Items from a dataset
****************************************

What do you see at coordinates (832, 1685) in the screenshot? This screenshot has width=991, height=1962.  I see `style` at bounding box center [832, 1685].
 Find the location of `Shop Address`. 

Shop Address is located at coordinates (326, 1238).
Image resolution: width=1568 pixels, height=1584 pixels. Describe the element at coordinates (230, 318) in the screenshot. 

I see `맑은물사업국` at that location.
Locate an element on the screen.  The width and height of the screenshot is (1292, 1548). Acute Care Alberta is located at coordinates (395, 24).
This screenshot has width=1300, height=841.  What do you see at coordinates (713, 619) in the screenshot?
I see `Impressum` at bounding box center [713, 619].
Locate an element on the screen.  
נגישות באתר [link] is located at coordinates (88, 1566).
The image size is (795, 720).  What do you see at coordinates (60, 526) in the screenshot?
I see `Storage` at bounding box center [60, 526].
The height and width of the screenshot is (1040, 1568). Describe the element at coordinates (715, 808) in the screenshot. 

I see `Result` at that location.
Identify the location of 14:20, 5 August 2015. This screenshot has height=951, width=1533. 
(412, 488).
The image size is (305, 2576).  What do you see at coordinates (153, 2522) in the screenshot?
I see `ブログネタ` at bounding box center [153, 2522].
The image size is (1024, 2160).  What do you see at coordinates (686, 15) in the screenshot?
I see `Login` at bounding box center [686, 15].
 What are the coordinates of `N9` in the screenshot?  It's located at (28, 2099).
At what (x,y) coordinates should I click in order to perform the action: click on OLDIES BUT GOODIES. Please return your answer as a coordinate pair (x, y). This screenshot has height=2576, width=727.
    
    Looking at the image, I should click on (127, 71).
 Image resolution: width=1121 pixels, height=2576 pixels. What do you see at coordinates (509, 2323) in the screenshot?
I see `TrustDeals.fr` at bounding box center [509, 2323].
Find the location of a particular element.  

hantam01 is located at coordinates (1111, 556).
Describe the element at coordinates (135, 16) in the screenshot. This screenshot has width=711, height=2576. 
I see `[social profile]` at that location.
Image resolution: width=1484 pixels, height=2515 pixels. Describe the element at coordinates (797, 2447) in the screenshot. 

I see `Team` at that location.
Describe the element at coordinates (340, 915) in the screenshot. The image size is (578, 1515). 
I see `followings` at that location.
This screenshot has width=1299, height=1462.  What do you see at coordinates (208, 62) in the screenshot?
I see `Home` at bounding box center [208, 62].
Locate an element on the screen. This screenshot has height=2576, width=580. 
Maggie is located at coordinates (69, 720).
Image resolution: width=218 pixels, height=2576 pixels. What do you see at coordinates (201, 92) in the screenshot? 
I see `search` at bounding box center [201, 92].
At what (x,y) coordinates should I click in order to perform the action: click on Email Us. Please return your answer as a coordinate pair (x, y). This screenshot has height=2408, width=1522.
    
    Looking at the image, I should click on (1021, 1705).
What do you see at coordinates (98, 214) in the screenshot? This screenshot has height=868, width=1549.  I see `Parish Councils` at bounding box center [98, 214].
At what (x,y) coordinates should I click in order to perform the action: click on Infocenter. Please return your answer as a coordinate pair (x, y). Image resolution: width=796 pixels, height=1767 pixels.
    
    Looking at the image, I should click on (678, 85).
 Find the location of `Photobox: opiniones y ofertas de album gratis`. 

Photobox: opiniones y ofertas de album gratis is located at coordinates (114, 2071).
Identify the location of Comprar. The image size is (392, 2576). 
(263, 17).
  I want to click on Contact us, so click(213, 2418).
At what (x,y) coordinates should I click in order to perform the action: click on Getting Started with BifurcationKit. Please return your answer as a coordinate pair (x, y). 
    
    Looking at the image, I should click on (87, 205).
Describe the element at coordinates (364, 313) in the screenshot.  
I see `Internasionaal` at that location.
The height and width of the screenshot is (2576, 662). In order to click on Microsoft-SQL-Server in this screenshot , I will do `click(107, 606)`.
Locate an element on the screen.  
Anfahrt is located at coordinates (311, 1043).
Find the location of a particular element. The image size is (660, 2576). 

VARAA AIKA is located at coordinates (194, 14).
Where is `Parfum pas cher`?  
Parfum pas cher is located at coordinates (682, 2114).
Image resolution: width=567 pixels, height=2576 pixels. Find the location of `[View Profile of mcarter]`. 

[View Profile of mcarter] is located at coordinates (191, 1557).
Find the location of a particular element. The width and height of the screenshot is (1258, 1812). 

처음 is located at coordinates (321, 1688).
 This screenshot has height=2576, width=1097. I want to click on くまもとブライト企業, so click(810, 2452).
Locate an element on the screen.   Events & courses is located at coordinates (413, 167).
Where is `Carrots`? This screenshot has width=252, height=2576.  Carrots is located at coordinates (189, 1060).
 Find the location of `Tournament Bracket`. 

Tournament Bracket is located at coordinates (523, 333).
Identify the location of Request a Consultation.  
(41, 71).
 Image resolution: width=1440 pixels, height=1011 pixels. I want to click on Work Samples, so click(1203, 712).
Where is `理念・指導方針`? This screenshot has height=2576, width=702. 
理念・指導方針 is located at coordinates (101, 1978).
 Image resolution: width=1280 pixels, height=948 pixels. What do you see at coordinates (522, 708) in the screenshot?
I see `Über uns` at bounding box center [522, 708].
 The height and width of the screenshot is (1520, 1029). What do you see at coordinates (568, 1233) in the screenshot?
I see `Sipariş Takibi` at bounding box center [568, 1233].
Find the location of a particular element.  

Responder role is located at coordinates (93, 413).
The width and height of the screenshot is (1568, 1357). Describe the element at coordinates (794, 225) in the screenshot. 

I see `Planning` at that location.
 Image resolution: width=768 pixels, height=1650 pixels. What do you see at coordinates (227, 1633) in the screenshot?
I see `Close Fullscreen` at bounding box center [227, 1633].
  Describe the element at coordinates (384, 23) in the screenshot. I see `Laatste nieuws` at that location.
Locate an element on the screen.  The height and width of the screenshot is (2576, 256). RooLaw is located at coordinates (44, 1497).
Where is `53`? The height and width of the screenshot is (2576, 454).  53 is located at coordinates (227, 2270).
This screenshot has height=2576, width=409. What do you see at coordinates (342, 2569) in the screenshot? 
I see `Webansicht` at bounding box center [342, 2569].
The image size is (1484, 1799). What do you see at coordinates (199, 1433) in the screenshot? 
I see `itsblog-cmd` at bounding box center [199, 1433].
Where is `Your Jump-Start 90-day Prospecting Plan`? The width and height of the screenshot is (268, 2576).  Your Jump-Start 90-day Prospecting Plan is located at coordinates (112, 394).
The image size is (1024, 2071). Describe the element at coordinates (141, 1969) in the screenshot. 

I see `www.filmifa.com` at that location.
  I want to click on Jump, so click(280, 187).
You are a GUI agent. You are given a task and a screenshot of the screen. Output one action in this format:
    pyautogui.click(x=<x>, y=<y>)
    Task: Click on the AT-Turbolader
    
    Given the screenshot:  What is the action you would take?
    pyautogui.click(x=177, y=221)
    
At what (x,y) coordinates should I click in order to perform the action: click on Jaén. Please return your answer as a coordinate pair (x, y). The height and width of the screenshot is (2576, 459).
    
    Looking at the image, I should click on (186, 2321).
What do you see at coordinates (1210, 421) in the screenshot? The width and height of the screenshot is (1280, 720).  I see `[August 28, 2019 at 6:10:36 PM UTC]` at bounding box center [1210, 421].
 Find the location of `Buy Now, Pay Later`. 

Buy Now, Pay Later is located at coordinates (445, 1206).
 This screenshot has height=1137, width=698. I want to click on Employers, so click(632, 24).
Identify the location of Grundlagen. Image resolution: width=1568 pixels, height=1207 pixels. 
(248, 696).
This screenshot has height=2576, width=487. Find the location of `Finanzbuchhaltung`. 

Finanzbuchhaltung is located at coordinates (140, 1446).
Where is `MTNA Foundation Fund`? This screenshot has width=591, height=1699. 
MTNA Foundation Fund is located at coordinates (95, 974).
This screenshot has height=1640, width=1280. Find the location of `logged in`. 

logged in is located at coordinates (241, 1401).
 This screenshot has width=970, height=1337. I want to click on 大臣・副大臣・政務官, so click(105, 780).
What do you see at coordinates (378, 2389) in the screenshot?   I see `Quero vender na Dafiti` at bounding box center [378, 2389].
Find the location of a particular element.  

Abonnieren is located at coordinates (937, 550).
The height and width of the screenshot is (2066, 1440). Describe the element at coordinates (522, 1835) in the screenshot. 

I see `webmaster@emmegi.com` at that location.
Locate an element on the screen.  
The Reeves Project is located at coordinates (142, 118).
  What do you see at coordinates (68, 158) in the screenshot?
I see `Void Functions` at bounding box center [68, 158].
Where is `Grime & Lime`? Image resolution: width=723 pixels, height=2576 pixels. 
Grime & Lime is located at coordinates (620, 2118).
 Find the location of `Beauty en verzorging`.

****************************************

EXERCISE OBJECTIVE: The lines to copy run from the first line of the entries to the line containing "What are the"; copy them exactly and output nothing else.

EXERCISE RESPONSE:
What do you see at coordinates (832, 1685) in the screenshot? This screenshot has width=991, height=1962.  I see `style` at bounding box center [832, 1685].
 Find the location of `Shop Address`. 

Shop Address is located at coordinates (326, 1238).
Image resolution: width=1568 pixels, height=1584 pixels. Describe the element at coordinates (230, 318) in the screenshot. 

I see `맑은물사업국` at that location.
Locate an element on the screen.  The width and height of the screenshot is (1292, 1548). Acute Care Alberta is located at coordinates (395, 24).
This screenshot has width=1300, height=841.  What do you see at coordinates (713, 619) in the screenshot?
I see `Impressum` at bounding box center [713, 619].
Locate an element on the screen.  
נגישות באתר [link] is located at coordinates (88, 1566).
The image size is (795, 720).  What do you see at coordinates (60, 526) in the screenshot?
I see `Storage` at bounding box center [60, 526].
The height and width of the screenshot is (1040, 1568). Describe the element at coordinates (715, 808) in the screenshot. 

I see `Result` at that location.
Identify the location of 14:20, 5 August 2015. This screenshot has height=951, width=1533. 
(412, 488).
The image size is (305, 2576).  What do you see at coordinates (153, 2522) in the screenshot?
I see `ブログネタ` at bounding box center [153, 2522].
The image size is (1024, 2160).  What do you see at coordinates (686, 15) in the screenshot?
I see `Login` at bounding box center [686, 15].
 What are the coordinates of `N9` in the screenshot?  It's located at (28, 2099).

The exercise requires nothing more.